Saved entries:
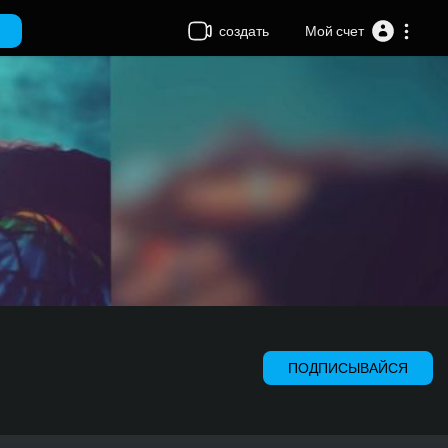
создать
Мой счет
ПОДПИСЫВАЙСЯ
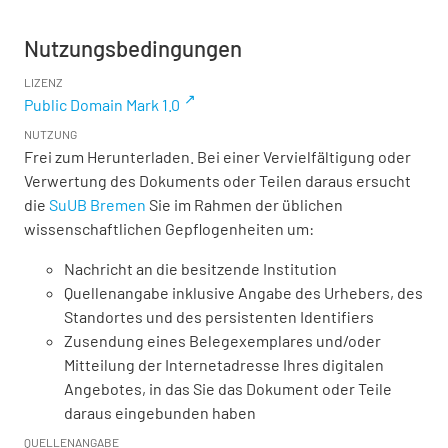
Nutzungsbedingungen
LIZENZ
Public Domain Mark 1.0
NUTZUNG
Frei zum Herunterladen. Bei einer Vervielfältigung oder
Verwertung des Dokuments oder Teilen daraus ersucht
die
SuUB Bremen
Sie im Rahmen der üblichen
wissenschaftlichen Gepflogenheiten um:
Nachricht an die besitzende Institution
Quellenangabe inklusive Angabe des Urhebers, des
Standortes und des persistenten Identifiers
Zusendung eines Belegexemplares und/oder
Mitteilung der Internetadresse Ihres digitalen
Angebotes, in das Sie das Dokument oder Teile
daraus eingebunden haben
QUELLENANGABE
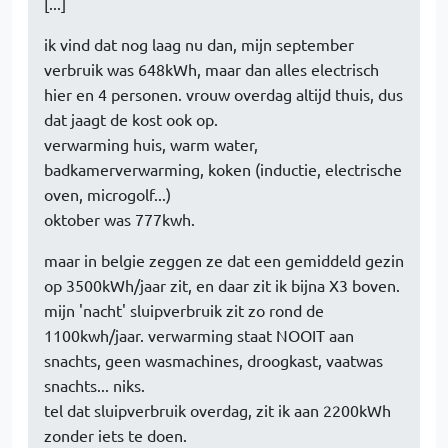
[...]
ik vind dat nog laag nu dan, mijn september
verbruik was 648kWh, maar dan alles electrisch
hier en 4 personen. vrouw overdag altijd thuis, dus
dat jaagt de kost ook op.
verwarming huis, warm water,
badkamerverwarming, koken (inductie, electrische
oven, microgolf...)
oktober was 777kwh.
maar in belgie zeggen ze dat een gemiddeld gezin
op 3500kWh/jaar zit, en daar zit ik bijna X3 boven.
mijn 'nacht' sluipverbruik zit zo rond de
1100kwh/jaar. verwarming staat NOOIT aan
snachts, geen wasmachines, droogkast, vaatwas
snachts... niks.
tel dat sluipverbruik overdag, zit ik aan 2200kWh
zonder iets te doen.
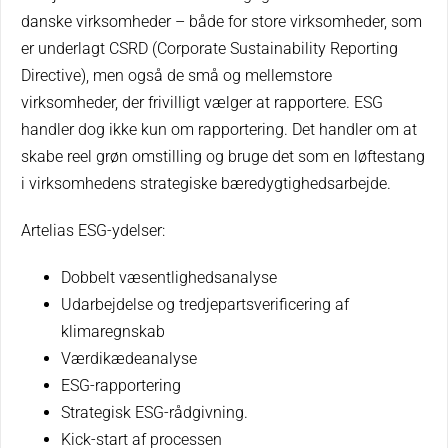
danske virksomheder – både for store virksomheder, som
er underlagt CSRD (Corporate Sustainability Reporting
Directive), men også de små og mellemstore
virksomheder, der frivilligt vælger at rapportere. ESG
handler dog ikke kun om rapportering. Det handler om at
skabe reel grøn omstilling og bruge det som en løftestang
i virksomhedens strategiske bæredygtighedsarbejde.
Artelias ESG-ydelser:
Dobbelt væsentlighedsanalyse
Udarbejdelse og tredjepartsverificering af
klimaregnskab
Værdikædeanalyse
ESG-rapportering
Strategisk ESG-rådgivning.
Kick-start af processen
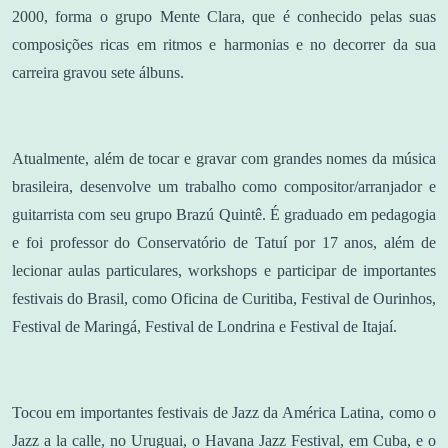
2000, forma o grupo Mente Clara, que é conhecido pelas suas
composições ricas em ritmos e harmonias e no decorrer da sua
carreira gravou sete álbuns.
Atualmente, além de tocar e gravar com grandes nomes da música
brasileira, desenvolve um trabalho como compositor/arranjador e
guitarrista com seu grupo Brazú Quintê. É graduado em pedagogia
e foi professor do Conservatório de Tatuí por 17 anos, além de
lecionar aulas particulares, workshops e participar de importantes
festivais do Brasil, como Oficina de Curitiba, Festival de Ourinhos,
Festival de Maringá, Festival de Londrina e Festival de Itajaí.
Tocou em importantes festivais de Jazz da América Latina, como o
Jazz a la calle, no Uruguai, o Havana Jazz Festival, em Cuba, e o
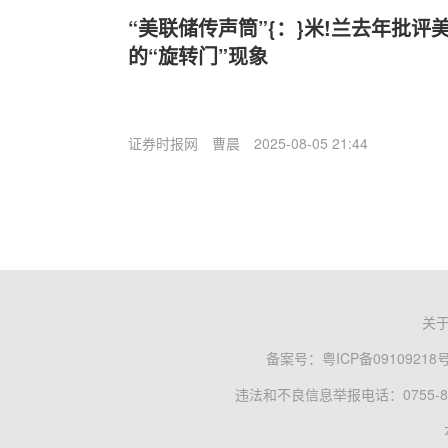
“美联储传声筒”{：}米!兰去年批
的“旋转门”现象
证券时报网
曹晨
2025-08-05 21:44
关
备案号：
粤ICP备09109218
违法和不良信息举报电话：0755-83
* * *
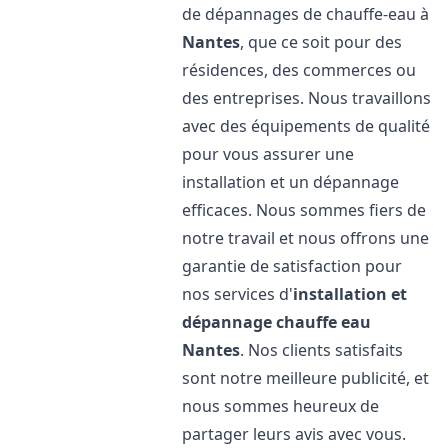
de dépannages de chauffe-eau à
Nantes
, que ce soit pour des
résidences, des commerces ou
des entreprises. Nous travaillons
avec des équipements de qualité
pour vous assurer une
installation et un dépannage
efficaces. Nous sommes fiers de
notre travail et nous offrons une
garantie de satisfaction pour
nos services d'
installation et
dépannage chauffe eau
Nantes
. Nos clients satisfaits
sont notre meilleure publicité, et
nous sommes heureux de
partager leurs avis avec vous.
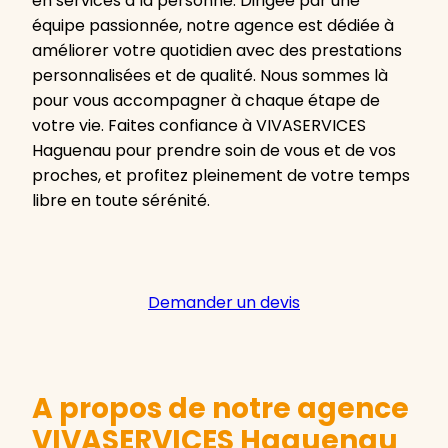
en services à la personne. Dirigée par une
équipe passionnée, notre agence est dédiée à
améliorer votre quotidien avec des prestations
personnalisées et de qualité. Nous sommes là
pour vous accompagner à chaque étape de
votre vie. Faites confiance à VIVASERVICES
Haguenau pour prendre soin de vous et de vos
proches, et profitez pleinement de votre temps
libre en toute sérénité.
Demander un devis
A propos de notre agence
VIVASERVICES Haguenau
==
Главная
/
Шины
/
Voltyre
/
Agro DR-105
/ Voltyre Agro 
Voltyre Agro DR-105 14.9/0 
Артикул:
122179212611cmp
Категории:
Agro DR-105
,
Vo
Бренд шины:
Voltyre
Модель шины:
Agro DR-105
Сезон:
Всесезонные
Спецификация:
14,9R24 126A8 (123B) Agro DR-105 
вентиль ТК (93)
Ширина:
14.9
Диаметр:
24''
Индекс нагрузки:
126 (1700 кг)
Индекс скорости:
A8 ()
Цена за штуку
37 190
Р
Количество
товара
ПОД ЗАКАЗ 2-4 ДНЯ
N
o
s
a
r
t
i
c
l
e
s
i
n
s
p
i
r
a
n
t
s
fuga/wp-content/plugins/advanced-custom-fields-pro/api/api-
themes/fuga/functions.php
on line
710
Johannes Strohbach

__EXERCISE AIM__.
There is a line with "en services à la personne. Dirigée par une" and a line with "VIVASERVICES Haguenau" above. Copy exactly those two lines and all lines between them, with nothing else.

__RESULT FOR THIS TASK__.
en services à la personne. Dirigée par une
équipe passionnée, notre agence est dédiée à
améliorer votre quotidien avec des prestations
personnalisées et de qualité. Nous sommes là
pour vous accompagner à chaque étape de
votre vie. Faites confiance à VIVASERVICES
Haguenau pour prendre soin de vous et de vos
proches, et profitez pleinement de votre temps
libre en toute sérénité.
Demander un devis
A propos de notre agence
VIVASERVICES Haguenau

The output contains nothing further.